To me, DFT sounds like the easiest way. I did a project on ac power measurement on arduino with the exact same method.
 
  • #3
Hopefully you're Δt is not a multiple of 300Hz. If it is, then 50Hz, 60Hz, and DC will be indistinguishable.
The optimum solution depends hugely on what your processing environment is, how many samples you want to collect, how stable your Δt, 50Hz, and 60Hz are, your Δt, and whether your samples are digital or analog.

Let's say that your Δt is 7msec, your sampling is 10-bit adc, you want a decision in 500msec, your DC component is zero, and you want to be stingy with processor resources. What I would suggest is to set up 8 bins, 4 for 50Hz (bins F), 4 for 60Hz (bins S). Within each frequency, the bins will represent phase angles of 0, 45, 90, and 135 degrees. Take the first sample to be at a phase of 0 degrees for both 50Hz and 60Hz and so add that sample to bins F0 and S0. The next sample will be at 7msec.
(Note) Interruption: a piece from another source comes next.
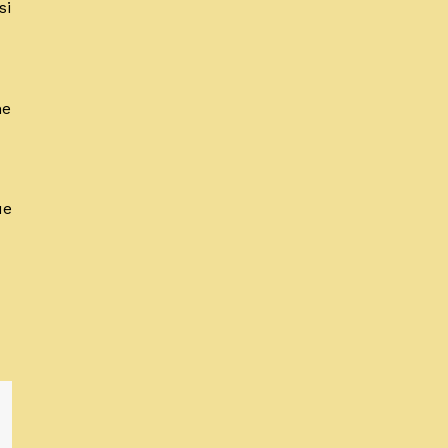
si
ne
ue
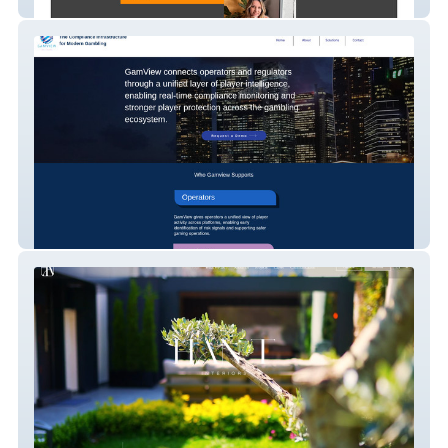
Tugba Senturk
Gamview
The S Bin period is 16.66msec (1000/60) so 7msec represents 7/(1000/60) 60Hz cycles (0.42 cycles). The number of 45-degree bin increments would be eight times that (3.36 bin increments). To keep track of this bin position, we will initialize an S Bin Phase counter to 0, then on each sample increment it by 336 and compute the increment by doing an integer divide by 100. So for the first 5 samples we would have phase counter values of 0, 336, 672, 1008, and 1344 and bin numbers of 0, 3, 6, 10, and 13. Eight bin counts is 360 degrees, so every time the phase count exceeds 800, we can subtract 800 from it. This makes the phase counts 0, 336, 672, 208, and 544 and the bin increments 0, 3, 6, 2, and 5. The reason we only need four bins is because we will add the sample when it is bins 0 to 3, and subtract the sample when it is 4 to 7. So the first sample (bin increment 0) is added to S0, the second (3) is added to S3 (the 135-degree bin), the 3rd (6) is subtracted from S2, the 4th (2) is added to S2, and the 5th (5) is subtracted from S1.

The F Bin period is 20msec (1000/50) so 7msec represents 7/20 50Hz cycles (0.35 cycles). The number of 45-degree bin increments would be eight times this (2.80 bin increments).
So for 50Hz, we will add 280 to the phase count each time, force the phase count to the range 0 to 799, and compute the increment by doing an integer divide by 100. The first 5 phase counts would thus be 0, 280, 560, 40, and 320 and the increments would be 0, 2, 5, 0, and 3. So the sample would be: added to F0, added to F2, subtracted from F1, added to F0, and added to F3.

Once all of the sample have been collected, a simple and crude method for determining if there is a 50Hz and/or 60Hz component would simply be to take the absolute value of each of the 8 bins, then take the largest value of F0, F1, F2, F3 as proportional to the amplitude of the 50Hz component and the largest value of S0, S1, S2, S3 as proportional to the amplitude of the 60Hz component.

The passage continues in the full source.